Does a clinical report translation need ISO 17100 certification?

Health authorities do not formally mandate ISO 17100, but they expect documented and traceable translation processes. ISO 17100 certification provides that evidence in a recognised form and reduces the risk of the translation process being questioned during regulatory review.

How long does it take to translate a Clinical Study Report?

A full CSR can range from 100 to 500 pages. Turnaround depends on volume, language pair, and whether existing glossaries and translation memories are available. For high-volume submissions with tight deadlines, parallel working across specialist teams is possible.

Does the FDA require certified translation of foreign-language documents?

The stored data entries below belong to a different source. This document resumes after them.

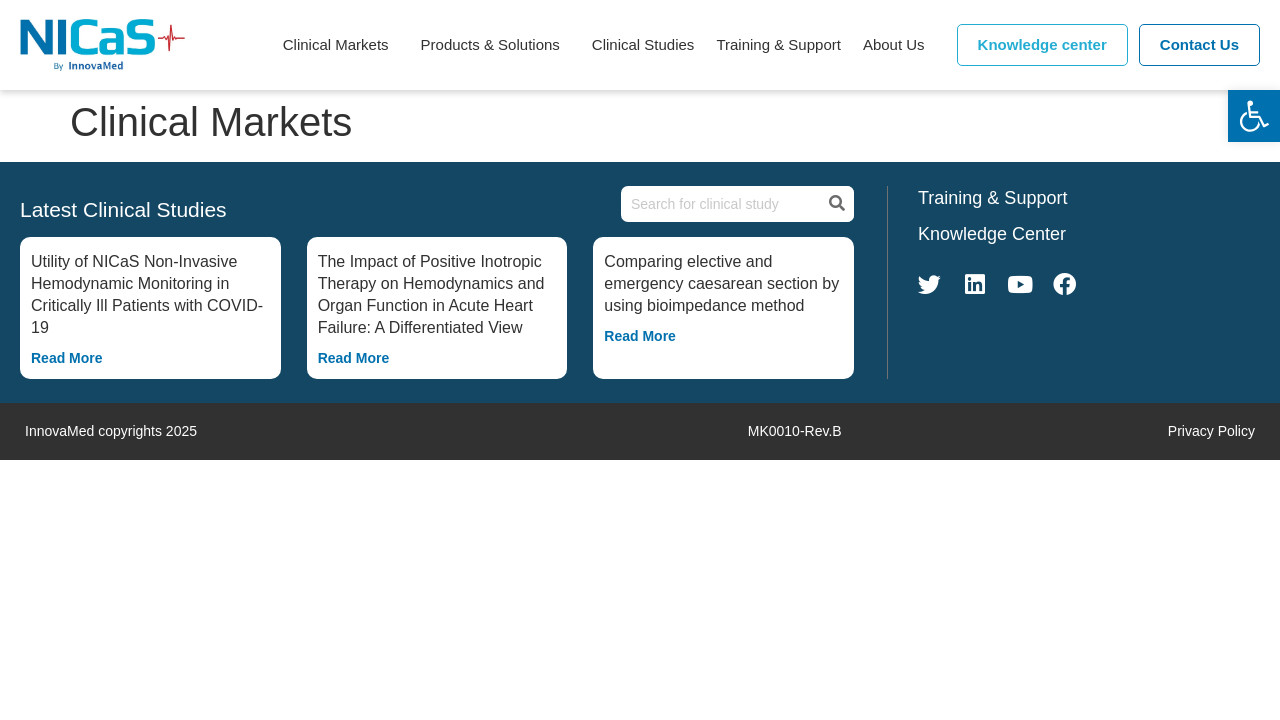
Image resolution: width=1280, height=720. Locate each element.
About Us (899, 45)
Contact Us (1199, 44)
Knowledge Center (992, 234)
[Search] (835, 204)
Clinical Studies (643, 44)
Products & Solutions (495, 45)
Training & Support (778, 44)
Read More (67, 358)
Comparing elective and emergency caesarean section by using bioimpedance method (721, 283)
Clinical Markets (341, 45)
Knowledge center (1042, 44)
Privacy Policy (1211, 431)
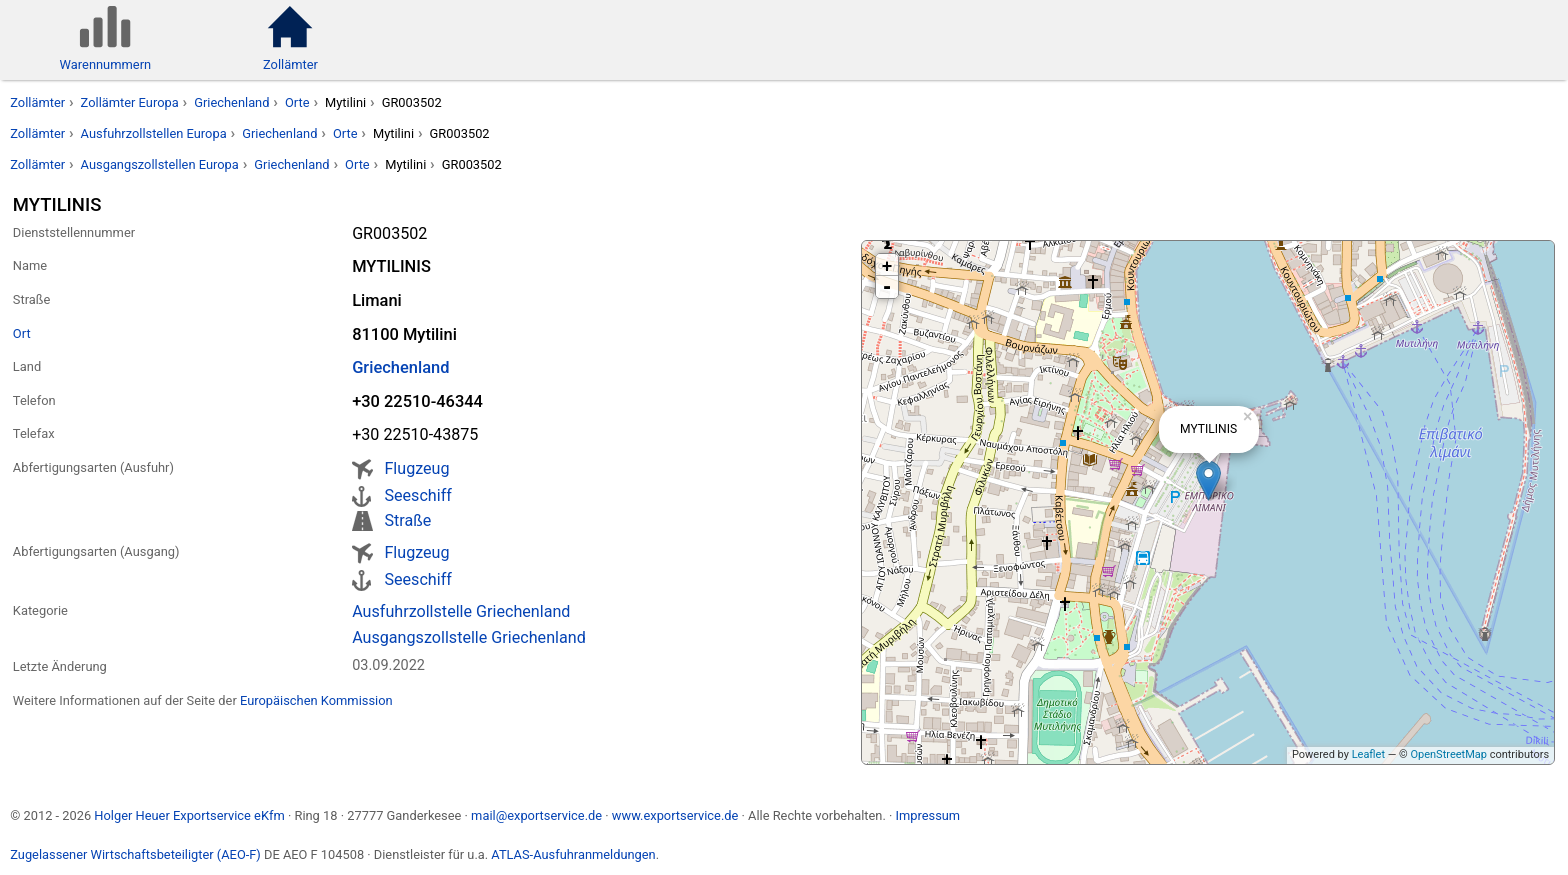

Yes. Any foreign-language document included in an FDA submission dossier must be accompanied by a complete and accurate English translation, together with a statement from the translator certifying its accuracy.

What happens if there are terminology inconsistencies in a translated clinical report?

Inconsistencies can generate queries from the reviewing authority and, in more serious cases, delay or jeopardise approval. Managing glossaries at programme level across all documents in a dossier is the most effective way to prevent this.

Can machine translation be used for clinical report submissions?

Machine translation without substantive human review carries real regulatory risk. Health authorities hold the applicant responsible for errors in the dossier regardless of the tools used. Regulatory documentation requires a process with independent human review and documented quality assurance.